In this week's conversation we would like to look at the prospects and risks for credit in Q2 2017. 

  • Macro and Credit - That late 2006 feeling for credit
  • Final charts - Get ready for the Boomer slowdown

  • Macro and Credit - That late 2006 feeling for credit
Q1 was clearly a continuation of "risk-on" thanks to the Trumpflation trade initiated in November, with Emerging Markets (EM) racing ahead when it comes to equities. Clearly the big loser was the long US dollar crowded traded and we saw gold making a comeback as of late. In the credit space, EM and High Yield continued their race ahead, moving closer to being priced to perfection. Yet, it feels that we are indeed moving closer towards the highs in the current tight spread environment from a credit perspective, hence our late 2006 feeling towards the asset class as a whole. As we posited in a previous conversation we continue to feel that 2017 could play out as a reverse of 2016, namely that the disappointment could come in the second part of the year, contrary to what played out in 2016 with a spectacular rally in US High Yield in the second part of the year. One thing for certain, is although this credit cycle appears to be somewhat longer than usual, technically, credit continues to be well bid thanks to a strong demand for yield products in conjunction with plentiful of supply. For instance, inflows, in Investment Grade credit continue to be strong, while in High Yield, the recent weakness manifesting itself with outflows has somewhat waned, As we argued in our conversation last week, given April is the new fiscal year in Japan, thanks to a better cross-currency basis, we could see a return of the Japanese Lifers in the foreign bonds market, at the time where core inflation is receding, making yet another compelling support argument for US Investment Grade credit, providing higher yields relative to Europe. While there might be hopes for a Mexican divorce when it comes with European politicians' woes relating to BREXIT and much uncertainties building up in the face of upcoming French elections, there is still room for some additional compression à la 2006, but not much left for the global yield hunters. On the subject of the on-going bull market for credit we read with interest Bank of America Merrill Lynch's take in their Credit Market Strategist note from the 31st of March entitled "Lower foreign core inflation=better sleep":
"Lower foreign core inflation=better sleep.
Our view continues to be that the biggest longer term risk for the bull market in high grade credit spreads is upside to foreign core inflation as that would re-price foreign central bank accommodation – particularly the ECB and BOJ. Such scenario could lead to significant compression between US and foreign yields, which would threaten the foreign inflows - that buy close to 100% of net supply in our market - and lead to a rates shock domestically and large outflows. However, this risk no longer keeps us up at night as there is not a trace of acceleration in core inflation to be found in Europe or Japan.

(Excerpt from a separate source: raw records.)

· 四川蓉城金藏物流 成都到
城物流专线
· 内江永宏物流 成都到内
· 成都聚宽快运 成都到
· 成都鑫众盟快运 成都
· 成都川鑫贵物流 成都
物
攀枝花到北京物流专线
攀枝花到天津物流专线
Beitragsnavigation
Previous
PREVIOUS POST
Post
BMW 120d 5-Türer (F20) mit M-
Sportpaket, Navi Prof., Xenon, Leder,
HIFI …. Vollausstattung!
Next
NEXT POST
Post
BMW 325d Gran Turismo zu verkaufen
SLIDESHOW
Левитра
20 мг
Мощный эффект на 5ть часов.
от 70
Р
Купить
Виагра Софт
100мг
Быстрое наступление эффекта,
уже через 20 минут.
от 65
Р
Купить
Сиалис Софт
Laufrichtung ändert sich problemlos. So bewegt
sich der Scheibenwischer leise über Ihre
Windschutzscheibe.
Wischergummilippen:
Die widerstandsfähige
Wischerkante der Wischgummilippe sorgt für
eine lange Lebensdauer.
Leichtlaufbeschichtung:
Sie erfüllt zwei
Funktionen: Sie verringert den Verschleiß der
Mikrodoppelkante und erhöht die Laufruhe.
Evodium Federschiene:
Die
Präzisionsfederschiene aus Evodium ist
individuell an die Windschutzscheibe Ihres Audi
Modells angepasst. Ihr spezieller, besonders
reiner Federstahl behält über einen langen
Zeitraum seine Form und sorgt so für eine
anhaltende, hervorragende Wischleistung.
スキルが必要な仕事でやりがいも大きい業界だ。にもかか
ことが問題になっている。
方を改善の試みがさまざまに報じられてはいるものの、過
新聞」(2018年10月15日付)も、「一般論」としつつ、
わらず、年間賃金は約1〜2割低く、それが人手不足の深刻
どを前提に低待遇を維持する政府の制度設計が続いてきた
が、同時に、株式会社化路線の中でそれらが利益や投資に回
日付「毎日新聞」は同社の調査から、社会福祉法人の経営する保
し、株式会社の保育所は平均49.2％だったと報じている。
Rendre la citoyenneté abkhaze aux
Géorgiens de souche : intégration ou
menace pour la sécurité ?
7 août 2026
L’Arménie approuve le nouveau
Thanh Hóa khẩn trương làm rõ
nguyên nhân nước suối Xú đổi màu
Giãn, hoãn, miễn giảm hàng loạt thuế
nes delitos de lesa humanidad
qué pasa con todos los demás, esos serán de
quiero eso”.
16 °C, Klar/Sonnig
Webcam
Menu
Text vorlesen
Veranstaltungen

Quite the contrary was today’s disappointing 0.7% YoY reading on Eurozone core CPI inflation for March, down from 0.9% the prior month. For context the all-time low was 0.6% in 2015, a reading eerily similar to where we are today.
Happy New (fiscal) Year.
April is the start of the new fiscal year in Japan. It is also the time of the year where Japanese insurance companies significantly increase their purchases of foreign bonds, including corporate bonds. Most Japanese investors hedge FX risk using rolling 3-month forwards. Adjusted for these hedging costs, USD credit continues to offer higher yields relative to their EUR denominated counterparts - although less so than a year ago. Combined with bigger size, stronger liquidity and less political risk this suggests that the USD corporate bond market should continue to attract the majority of the Japanese demand for foreign bonds.

1Q=Excess demand.
Much focus this year has been on the record high grade new issue supply volumes –$401bn in 1Q, or $38bn (10%) higher than in the same quarter last year. However, arguably the bigger story is the surge in demand, as we forecast a record $80bn inflow to high grade bond/ETFs in 1Q, or an even bigger $66bn increase over the same period last year.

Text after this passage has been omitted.